Effective models of strong and electroweak interactions are extensively applied in particle
physics phenomenology and in many instances can compete with large-scale numerical simulations
of Standard Model physics. These contexts include but are not limited to providing indications
for phase transitions and the nature of elementary excitations of strong and electroweak
matter. A precondition for obtaining high-precision predictions is the application of some
advanced functional techniques to the effective models where the sensitivity of the results to
the accurate choice of the input parameters is under control and the insensitivity to the
actual choice of ultraviolet regulators is ensured. The credibility of such attempts ultimately
requires a clean renormalization procedure and an error estimation due to a necessary
truncation in the resummation procedure. In this concise primer we discuss systematically and
in sufficient technical depth the features of a number of approximate methods as applied to
various effective models of chiral symmetry breaking in strong interactions and the
BEH-mechanism of symmetry breaking in the electroweak theory. After introducing the basics of
the functional integral formulation of quantum field theories and the derivation of different
variants of the equations which determine the n-point functions the text elaborates on the
formulation of the optimized perturbation theory and the large-N expansion as applied to the
solution of these underlying equations in vacuum.
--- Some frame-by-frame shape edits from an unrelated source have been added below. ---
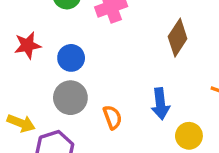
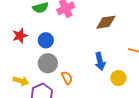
brown diamond: (178, 38) -> (106, 22), turned 55
orange semicircle: (112, 117) -> (67, 78), moved

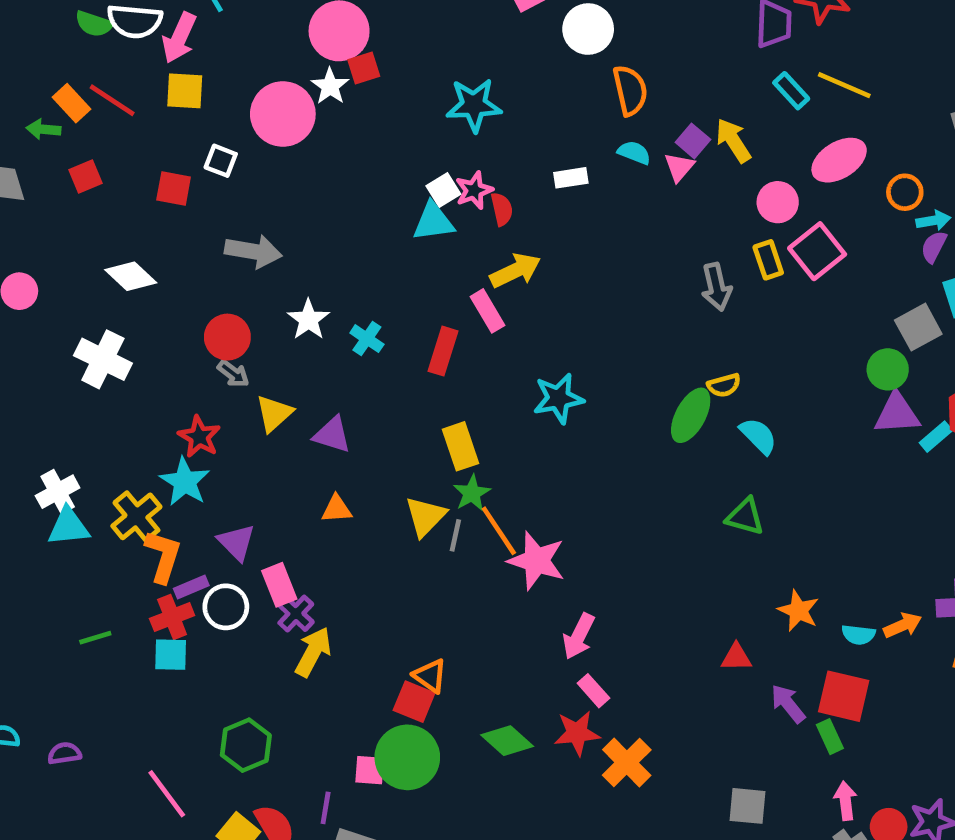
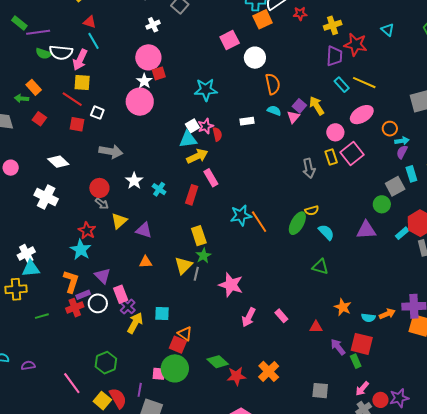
red line: (112, 100) -> (72, 99), moved
pink circle: (283, 114) -> (140, 102), moved
red square: (86, 176) -> (39, 119), turned -32
yellow arrow: (515, 271) -> (197, 156), moved
purple triangle: (897, 414) -> (366, 230), moved
yellow cross: (136, 516) -> (16, 289), moved, turned 35
orange line: (499, 531) -> (259, 222), moved
cyan square: (171, 655) -> (162, 313), moved
pink rectangle: (593, 691) -> (281, 316), moved
red star: (577, 733) -> (236, 376), moved
pink arrow: (845, 801) -> (362, 389), turned -133

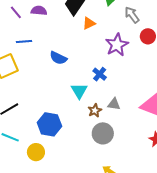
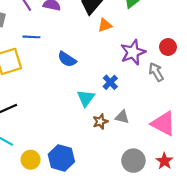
gray arrow: (132, 15) -> (156, 72), moved
blue hexagon: (49, 124) -> (61, 158), moved
gray circle: (103, 133) -> (133, 161), moved

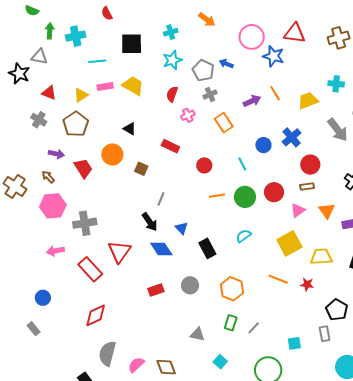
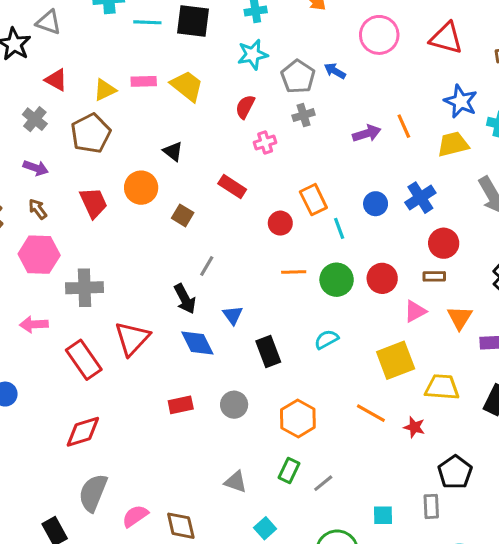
blue star: (273, 56) -> (461, 101), moved
cyan line: (97, 61) -> (147, 22), moved
orange rectangle: (224, 123) -> (313, 200), moved
purple arrow: (56, 154) -> (36, 168), moved

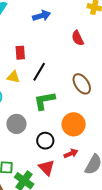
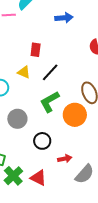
green L-shape: (44, 101) -> (50, 102), turned -30
orange circle: (74, 124) -> (75, 115), moved
red triangle: (46, 168) -> (38, 178), moved, turned -30

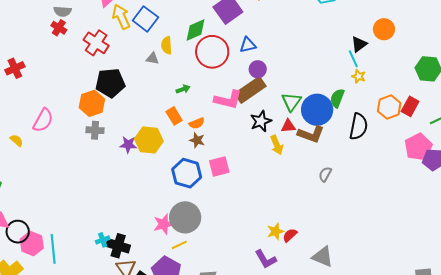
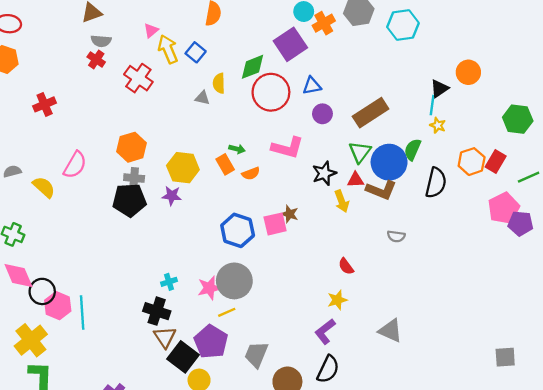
blue square: (145, 19) -> (196, 52), size x0.7
cyan line: (353, 59) -> (432, 105), turned 30
black pentagon: (110, 83) -> (129, 200), moved
green arrow: (183, 89) -> (237, 149), moved, turned 32
brown rectangle: (250, 90) -> (371, 113), moved
yellow semicircle: (17, 140) -> (44, 187), size x1.5
yellow hexagon: (149, 140) -> (183, 168), moved
brown star: (197, 140) -> (290, 214), moved
gray semicircle: (325, 174) -> (396, 236), turned -112
red semicircle: (290, 235) -> (346, 266), moved, turned -84
cyan cross: (103, 240) -> (169, 282), moved
purple L-shape: (266, 259) -> (325, 332), turned 80

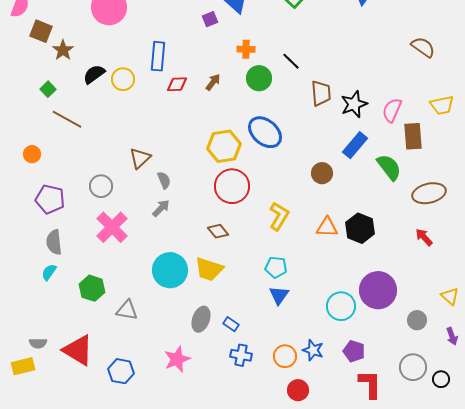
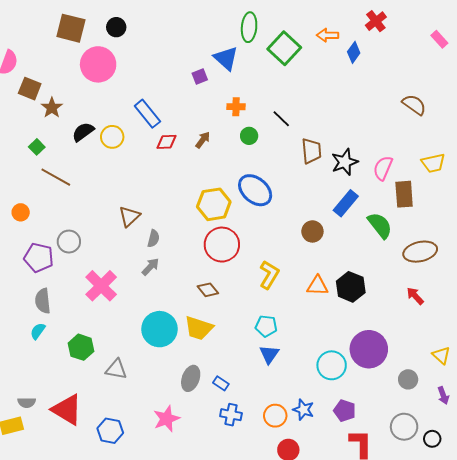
blue rectangle: (158, 56) -> (147, 114), turned -44
green circle: (259, 78) -> (249, 136), size x0.7
gray semicircle: (164, 180) -> (153, 239), turned 36
gray circle: (101, 186) -> (69, 242), moved

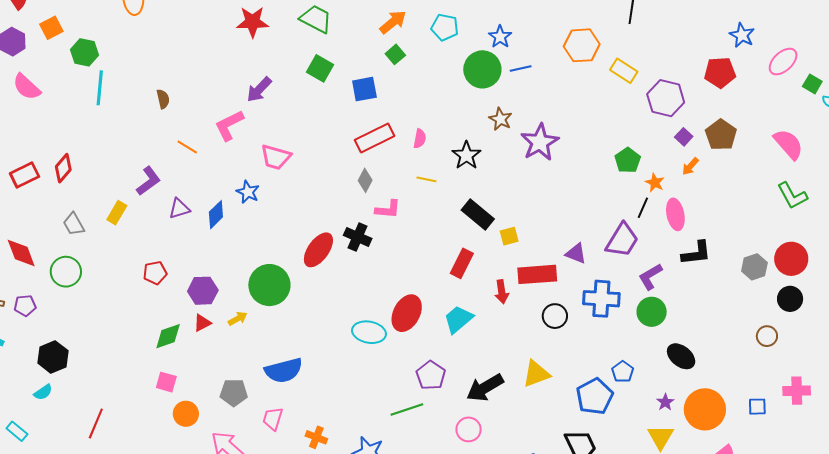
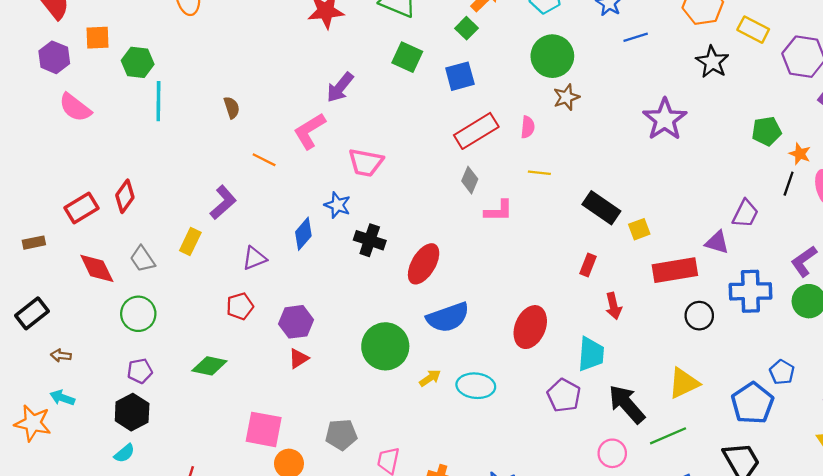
orange square: (51, 28) -> (97, 38), turned 30
green square: (395, 54) -> (466, 28), moved
green circle: (482, 69) -> (552, 56), moved
brown star: (501, 119) -> (566, 97), moved, turned 30
black star: (466, 155) -> (712, 62), moved
green pentagon: (628, 160) -> (767, 131), turned 30
purple triangle: (179, 209) -> (254, 258), moved
black cross: (358, 237) -> (370, 240), moved
purple trapezoid: (622, 240) -> (745, 214), moved, size x0.7
red diamond: (21, 253) -> (97, 268), moved
red rectangle: (462, 263) -> (588, 265), size x0.7
green circle: (269, 285) -> (385, 346), moved
red arrow: (502, 292) -> (613, 306), moved
purple pentagon: (25, 306) -> (140, 371), moved
yellow arrow: (238, 319) -> (430, 378), moved
cyan trapezoid: (458, 319) -> (591, 354), moved, turned 140
cyan ellipse: (369, 332) -> (476, 386), moved
green diamond: (168, 336) -> (209, 366), moved, turned 36
blue semicircle: (284, 370) -> (448, 317), moved
pink square: (166, 382) -> (264, 429), size x1.6
black arrow: (485, 388) -> (627, 404), turned 84
green line: (407, 409) -> (668, 436), moved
The optimisation aspects of the 2PI
approximation is discussed. Each of them is presented as a specific reorganisation of the weak
coupling perturbation theory. The dimensional reduction of high temperature field theories is
discussed from the same viewpoint. The renormalization program is described for each approach
in detail and particular attention is paid to the appropriate interpretation of the notion of
renormalization in the presence of the Landau singularity. Finally results which emerge from
the application of these techniques to the thermodynamics of strong and electroweak
interactions are reviewed in detail.